To calculate the mass of lead(II) nitrate \(\text{Pb(NO}_3\text{)}_2\) necessary to make 50 mL of a 0.100 M solution, follow these steps:
### Step 1: Use the molarity formula
Molarity (\(M\)) is defined as:
\[
M = \frac{\text{moles of solute}}{\text{volume of solution in liters}}
\]
We are given:
- Molarity \(M = 0.100 \, \text{mol/L}\)
- Volume of solution \(V = 50 \, \text{mL} = 0.050 \, \text{L}\)

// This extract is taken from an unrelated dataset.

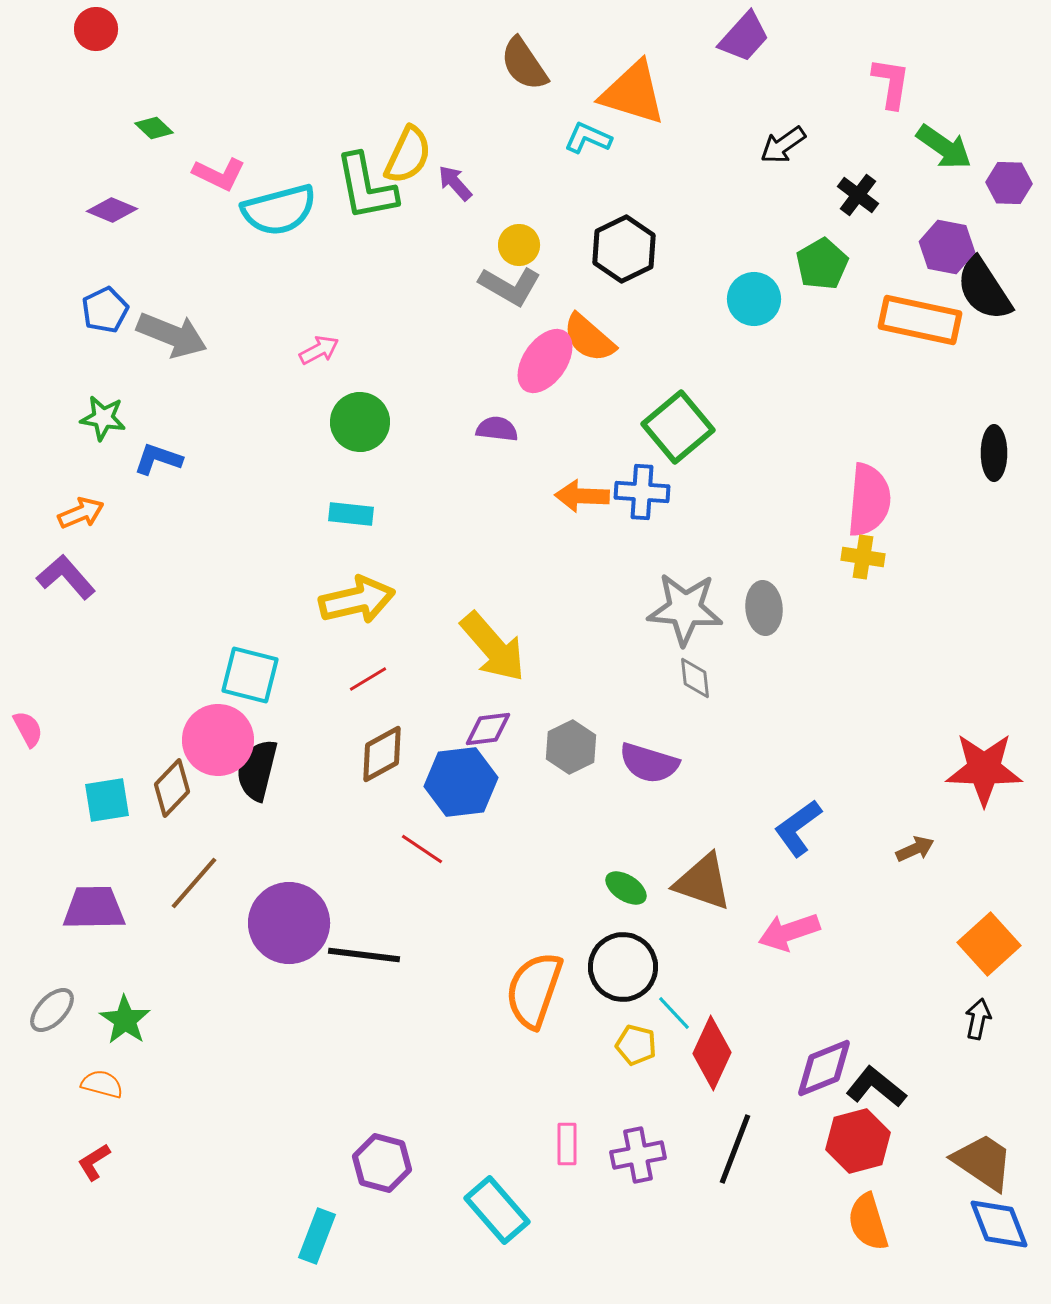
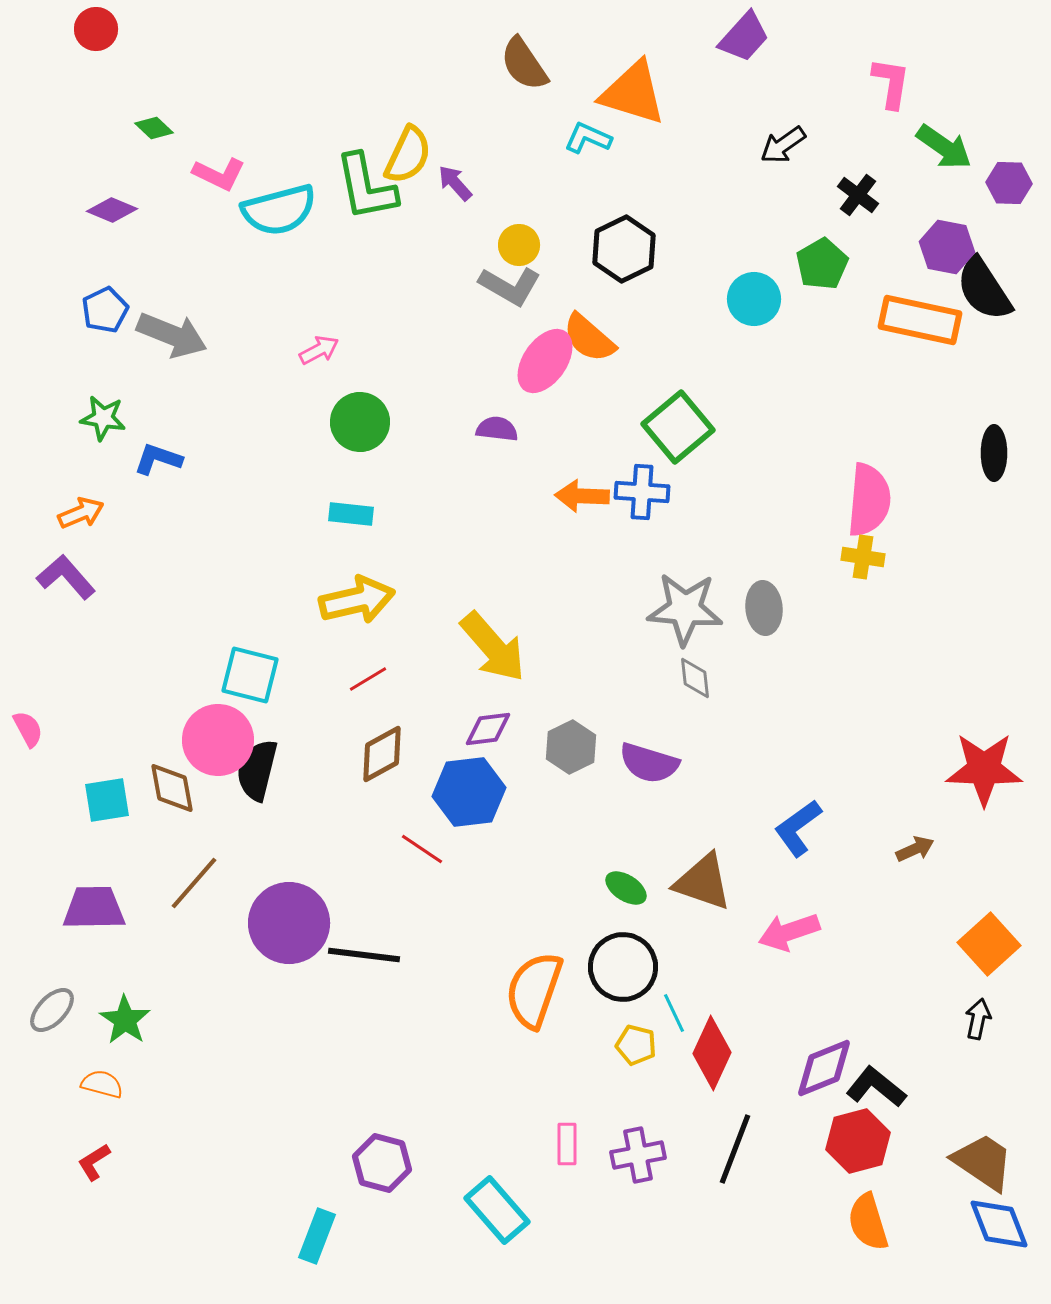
blue hexagon at (461, 782): moved 8 px right, 10 px down
brown diamond at (172, 788): rotated 54 degrees counterclockwise
cyan line at (674, 1013): rotated 18 degrees clockwise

First, calculate the moles of lead(II) nitrate required using the molarity formula:
\[
\text{Moles of Pb(NO}_3\text{)}_2 = M \times V
\]
\[
\text{Moles of Pb(NO}_3\text{)}_2 = 0.100 \, \text{mol/L} \times 0.050 \, \text{L} = 0.005 \, \text{mol}
\]
### Step 2: Calculate the molar mass of lead(II) nitrate
The molar mass of \(\text{Pb(NO}_3\text{)}_2\) can be calculated by adding the atomic masses of each element:
- Pb: \(207.2 \, \text{g/mol}\)
- N: \(14.01 \, \text{g/mol}\)
- O: \(16.00 \, \text{g/mol}\)
So the molar mass is:
\[
\text{Molar mass of Pb(NO}_3\text{)}_2 = 207.2 + 2 \times (14.01 + 3 \times 16.00)
\]
\[
\text{Molar mass of Pb(NO}_3\text{)}_2 = 207.2 + 2 \times (14.01 + 48) = 207.2 + 2 \times 62.01 = 207.2 + 124.02 = 331.22 \, \text{g/mol}
\]
### Step 3: Calculate the mass of lead(II) nitrate required
Now that we have the number of moles (0.005 mol) and the molar mass (331.22 g/mol), we can calculate the mass:
\[
\text{Mass of Pb(NO}_3\text{)}_2 = \text{moles} \times \text{molar mass}
\]
\[
\text{Mass of Pb(NO}_3\text{)}_2 = 0.005 \, \text{mol} \times 331.22 \, \text{g/mol} = 1.6561 \, \text{g}
\]
### Final Answer:
The mass of lead(II) nitrate required to make 50 mL of a 0.100 M solution is approximately **1.66 g**.